ERIC : Oui. Je pense que c’est un élément important à ajouter à la conversation. Ce sont les systèmes et programmes d’éducation qui sont concernés à bien des égards par le développement, la formation d’un type particulier de personne, et aussi la formation d’un type particulier de société. Ils sont animés par des visions de « la personne » et « du peuple ».

Ainsi, de la même manière que nous réfléchissons au type de personne que nous espérons être, que nous espérons cultiver, que nous espérons nourrir, nous devons réfléchir profondément aux caractéristiques du type de société que nous devons construire. Le genre de personnes que nous espérons être ? Qu’est-ce que cela signifie d’être « un peuple » ? Et quelles sont les limites du « peuple », en un sens ?

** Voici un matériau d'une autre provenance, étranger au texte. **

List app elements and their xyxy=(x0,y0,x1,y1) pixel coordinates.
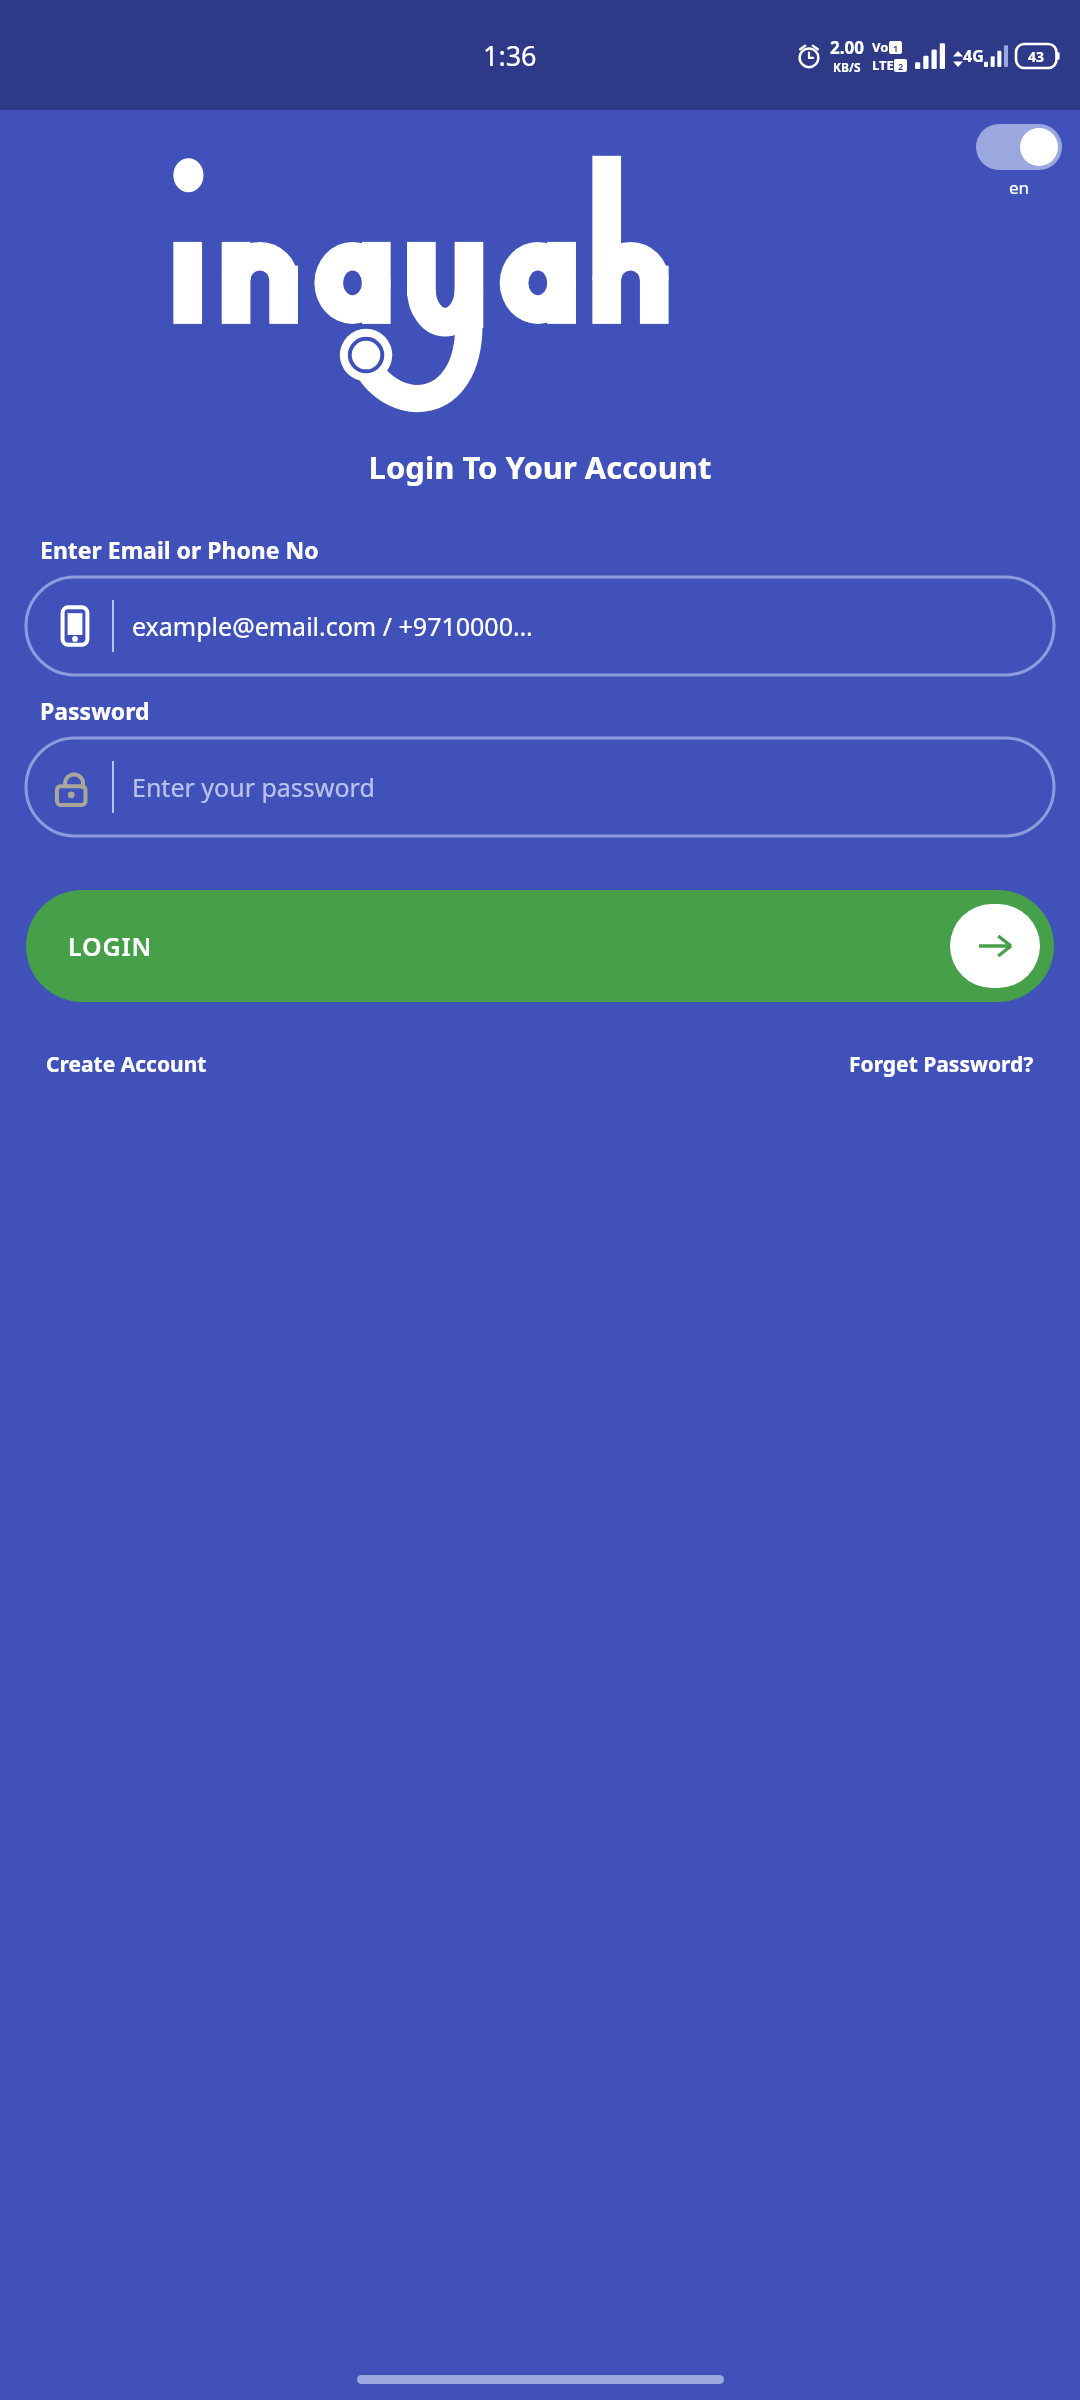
staticText: 2.00 xyxy=(830,36,864,59)
staticText: Vo xyxy=(872,38,889,56)
other: Login xyxy=(950,904,1040,988)
staticText: 2 xyxy=(898,60,904,72)
staticText: Create Account xyxy=(46,1050,207,1079)
staticText: Enter your password xyxy=(132,770,1036,804)
staticText: 1:36 xyxy=(483,37,537,74)
staticText: en xyxy=(1009,176,1030,199)
button[interactable]: Change language xyxy=(976,124,1062,170)
staticText: Enter Email or Phone No xyxy=(40,534,1080,565)
staticText: Forget Password? xyxy=(849,1050,1034,1079)
button[interactable]: Enter your password xyxy=(26,738,1054,836)
staticText: LTE xyxy=(872,56,894,74)
button[interactable]: Forget Password? xyxy=(843,1044,1040,1085)
staticText: 4G xyxy=(963,45,984,67)
staticText: KB/S xyxy=(833,59,861,75)
staticText: LOGIN xyxy=(68,929,153,963)
staticText: 43 xyxy=(1028,47,1045,66)
staticText: Password xyxy=(40,695,1080,726)
button[interactable]: Create Account xyxy=(40,1044,213,1085)
button[interactable]: example@email.com / +9710000… xyxy=(26,577,1054,675)
button[interactable]: LOGIN xyxy=(26,890,1054,1002)
staticText: 1 xyxy=(893,42,899,54)
staticText: Login To Your Account xyxy=(0,446,1080,488)
staticText: example@email.com / +9710000… xyxy=(132,609,1036,643)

La notion de « peuple » dans le discours politique et éducatif n’a historiquement permis qu’une sorte de participation étroite de certains groupes à la construction d’une communauté et d’une identité nationales. Et même aujourd’hui, bien que je pense que la plupart des gens diraient qu’aucun groupe ou individu ne devrait être exclu du projet de construction de la société, il y a toujours une tendance à essayer de susciter la participation par différents types de domination, de manipulation, ou un sentiment de « Nous pourrions vraiment créer une société merveilleuse si ces gens s’en allaient, ou se joignaient à notre équipe, ou… », vous voyez ce que je veux dire.

Ainsi, lorsque je pense à un peuple et au type de peuple nécessaire pour répondre aux besoins de ce moment particulier de l’histoire, c’est un peuple qui a littéralement besoin de la participation et de la contribution de chaque personne. Et pas seulement une sorte de participation passive qui se réduit à un vote, par exemple, mais une participation active dans la construction de nouveaux modèles de vie communautaire. Et un tel peuple n’a jamais existé auparavant. Certainement pas à l’échelle requise aujourd’hui.

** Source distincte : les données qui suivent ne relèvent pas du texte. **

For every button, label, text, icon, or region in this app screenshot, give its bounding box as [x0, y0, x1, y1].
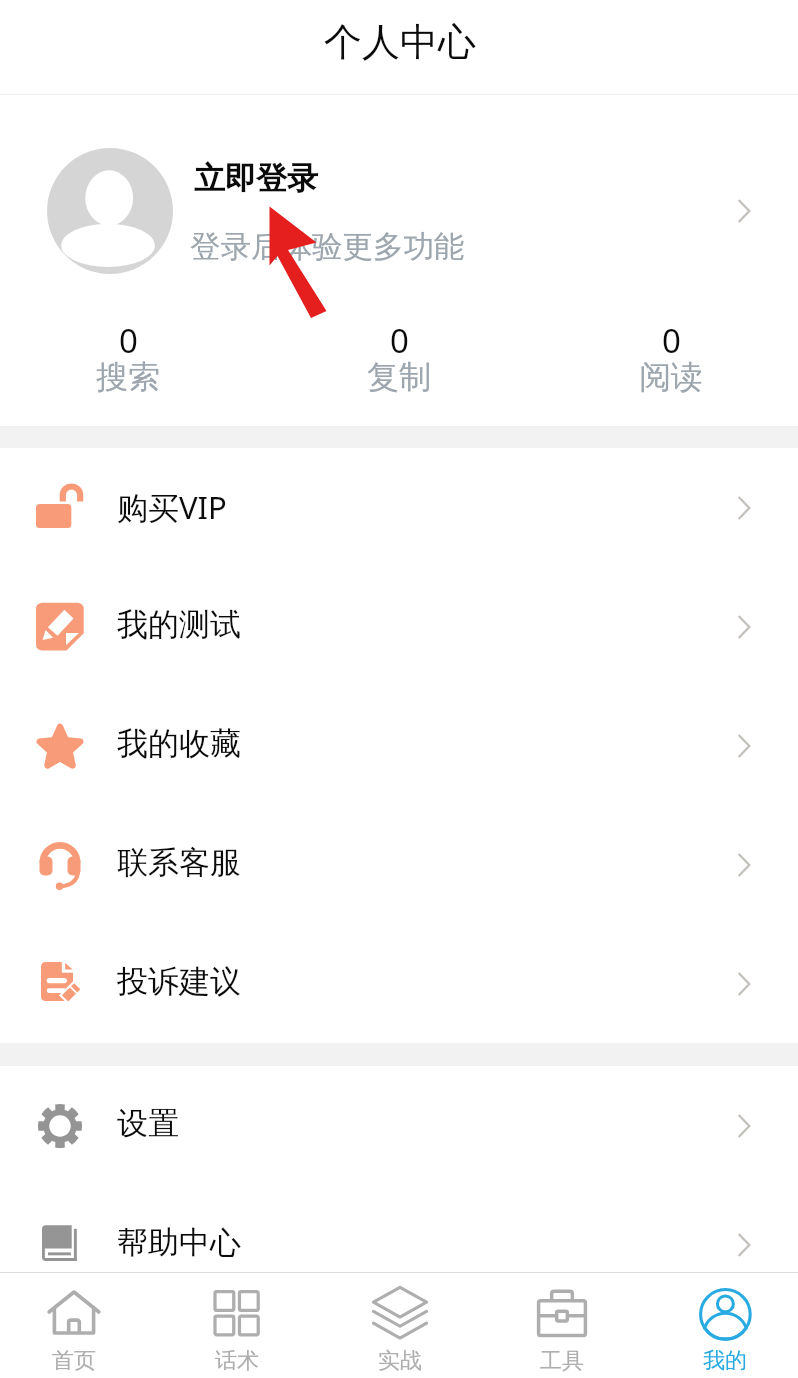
staticText: 0: [662, 318, 681, 363]
staticText: 投诉建议: [117, 962, 241, 1001]
staticText: 实战: [378, 1347, 422, 1375]
staticText: 购买VIP: [117, 486, 227, 528]
button[interactable]: Scripts: [177, 1273, 297, 1378]
button[interactable]: 购买VIP: [0, 448, 798, 567]
button[interactable]: Practice: [340, 1273, 460, 1378]
button[interactable]: Home: [14, 1273, 134, 1378]
staticText: 登录后体验更多功能: [190, 228, 465, 266]
staticText: 我的收藏: [117, 724, 241, 763]
staticText: 设置: [117, 1104, 179, 1143]
staticText: 个人中心: [324, 18, 476, 66]
staticText: 工具: [540, 1347, 584, 1375]
staticText: 0: [390, 318, 409, 363]
button[interactable]: 我的测试: [0, 567, 798, 686]
button[interactable]: 0: [611, 311, 731, 426]
staticText: 话术: [215, 1347, 259, 1375]
staticText: 联系客服: [117, 843, 241, 882]
staticText: 立即登录: [194, 159, 318, 198]
button[interactable]: 我的收藏: [0, 686, 798, 805]
button[interactable]: Profile: [665, 1273, 785, 1378]
button[interactable]: 联系客服: [0, 805, 798, 924]
staticText: 我的测试: [117, 605, 241, 644]
staticText: 0: [119, 318, 138, 363]
staticText: 首页: [52, 1347, 96, 1375]
button[interactable]: 0: [339, 311, 459, 426]
button[interactable]: 帮助中心: [0, 1185, 798, 1304]
staticText: 我的: [703, 1347, 747, 1375]
staticText: 帮助中心: [117, 1223, 241, 1262]
staticText: 搜索: [96, 357, 160, 397]
staticText: 复制: [367, 357, 431, 397]
button[interactable]: [0, 95, 798, 311]
button[interactable]: 0: [68, 311, 188, 426]
staticText: 阅读: [639, 357, 703, 397]
button[interactable]: Tools: [502, 1273, 622, 1378]
button[interactable]: 投诉建议: [0, 924, 798, 1043]
button[interactable]: 设置: [0, 1066, 798, 1185]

Lorsque nous pensons à la relation entre l’éducation et le progrès social, il s’agit vraiment, pour moi, de la façon dont nous devons prendre ce collectif redéfini de l’humanité comme un objet d’apprentissage urgent. Ainsi, lorsque nous abordons l’éducation des jeunes — juste quelques réflexions à partir de cette idée — lorsque nous abordons l’éducation des jeunes, nous ne pouvons pas les aborder comme des îles. Et j’entends par là qu’ils ne sont pas des individus isolés, atomisés, mais ils ne sont pas non plus une catégorie distincte d’êtres humains qui, comme le disait Anne, peuvent apprendre et agir indépendamment du réseau de relations dans lequel ils sont intégrés. Ils sont membres de familles, membres de communautés. Et donc l’éducation, en essayant de favoriser le développement des collectifs, doit trouver des moyens de renforcer ces liens d’unité qui unissent un peuple.

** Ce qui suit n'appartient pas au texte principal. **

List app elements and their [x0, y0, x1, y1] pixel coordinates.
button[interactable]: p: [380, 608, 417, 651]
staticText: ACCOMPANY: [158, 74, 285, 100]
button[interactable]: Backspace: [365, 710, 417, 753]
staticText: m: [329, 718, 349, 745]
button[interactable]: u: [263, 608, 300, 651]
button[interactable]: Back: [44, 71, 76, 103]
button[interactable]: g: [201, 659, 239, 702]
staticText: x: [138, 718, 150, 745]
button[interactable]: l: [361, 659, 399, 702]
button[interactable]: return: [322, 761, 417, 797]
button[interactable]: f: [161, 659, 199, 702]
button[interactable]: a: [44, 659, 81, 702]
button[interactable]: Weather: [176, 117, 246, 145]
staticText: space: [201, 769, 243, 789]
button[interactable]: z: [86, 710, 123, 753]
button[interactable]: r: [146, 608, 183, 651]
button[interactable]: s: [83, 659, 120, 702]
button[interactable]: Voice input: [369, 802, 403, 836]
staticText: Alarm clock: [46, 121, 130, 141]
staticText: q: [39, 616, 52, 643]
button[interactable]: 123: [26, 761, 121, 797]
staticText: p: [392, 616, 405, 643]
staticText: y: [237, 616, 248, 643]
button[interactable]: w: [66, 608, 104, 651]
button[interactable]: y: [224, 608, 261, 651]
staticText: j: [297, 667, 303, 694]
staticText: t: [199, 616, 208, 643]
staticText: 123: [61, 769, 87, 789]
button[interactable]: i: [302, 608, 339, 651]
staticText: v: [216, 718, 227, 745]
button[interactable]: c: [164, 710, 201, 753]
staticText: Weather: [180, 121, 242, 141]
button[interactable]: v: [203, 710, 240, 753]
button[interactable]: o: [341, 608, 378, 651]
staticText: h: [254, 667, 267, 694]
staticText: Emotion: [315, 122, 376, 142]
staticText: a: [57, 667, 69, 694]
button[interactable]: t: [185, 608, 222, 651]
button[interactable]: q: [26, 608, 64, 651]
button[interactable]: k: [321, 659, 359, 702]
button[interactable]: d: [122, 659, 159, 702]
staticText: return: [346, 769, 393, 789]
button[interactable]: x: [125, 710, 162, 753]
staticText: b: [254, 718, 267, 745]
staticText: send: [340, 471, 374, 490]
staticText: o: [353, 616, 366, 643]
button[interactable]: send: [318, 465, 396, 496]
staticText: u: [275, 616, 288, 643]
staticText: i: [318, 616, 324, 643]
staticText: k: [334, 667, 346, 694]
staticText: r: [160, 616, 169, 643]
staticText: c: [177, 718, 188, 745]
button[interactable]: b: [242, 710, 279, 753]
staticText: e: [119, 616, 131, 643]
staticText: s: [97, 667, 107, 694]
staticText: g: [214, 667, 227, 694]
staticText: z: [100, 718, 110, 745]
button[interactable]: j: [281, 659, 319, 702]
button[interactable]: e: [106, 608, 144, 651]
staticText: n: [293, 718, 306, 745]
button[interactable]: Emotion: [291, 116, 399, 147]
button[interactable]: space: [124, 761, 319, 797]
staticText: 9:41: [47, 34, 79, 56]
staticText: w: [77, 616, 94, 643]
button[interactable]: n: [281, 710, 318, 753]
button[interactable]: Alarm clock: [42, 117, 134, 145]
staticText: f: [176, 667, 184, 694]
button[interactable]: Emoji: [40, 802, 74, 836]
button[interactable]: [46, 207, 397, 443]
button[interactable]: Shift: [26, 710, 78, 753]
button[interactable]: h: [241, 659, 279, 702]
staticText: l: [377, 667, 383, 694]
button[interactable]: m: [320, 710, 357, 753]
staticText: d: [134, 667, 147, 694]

Alors, comment apprendre les vertus de la citoyenneté ? Comment apprenons-nous à puiser dans les vastes réservoirs de pouvoir que recèlent la volonté collective et l’action unifiée ? Et je pense que c’est au niveau de la communauté ; c’est-à-dire une communauté au sens d’un espace géographique limité où vous vivez et où vous vivez votre vie quotidienne comme un espace vital pour développer ces capacités. Si vous essayez d’apprendre à encourager la participation universelle d’une société entière composée de dizaines ou de centaines de millions de personnes, c’est un peu trop difficile à supporter. Mais nous pouvons apprendre à encourager la participation dans notre quartier, dans notre rue, dans notre voisinage. Dans ce sens, les communautés peuvent devenir des communautés de recherche, des centres d’apprentissage, pour ainsi dire, où nous apprenons, partageons et mettons en oeuvre dans la population les connaissances croissantes que nous avons acquises sur la façon de construire une vie communautaire participative à grande échelle.

Et puis, enfin, en lien avec certains des commentaires d’Anne sur cette vision noble qui peut inspirer un effort moral, parce que nous devons réfléchir à ce qui est capable d’ancrer cette compréhension commune, cette identité commune, nous vivons à une époque où nous devons à la fois revigorer et faire progresser ces capacités de vie en communauté, tout en développant une allégeance plus large, un sentiment d’appartenance plus large en tant qu’êtres humains sur une planète commune, qui a également besoin de ses propres formes et capacités civilisationnelles pour se développer.

Je pense donc que nous constatons, même à plus petite échelle, mais surtout à ce moment particulier de l’histoire, qu’un engagement ou une identité commune enracinés dans une allégeance politique, une nation ou une ethnie, sont des ressources insuffisantes pour maintenir les liens profonds de l’appartenance à un peuple qui sont nécessaires à notre époque ; et [peuvent même] les étouffer, les miner et les endommager. Elles ne peuvent pas résister aux tests et aux défis qui cherchent à nous diviser et à nous décourager. Nous devons donc aller plus loin.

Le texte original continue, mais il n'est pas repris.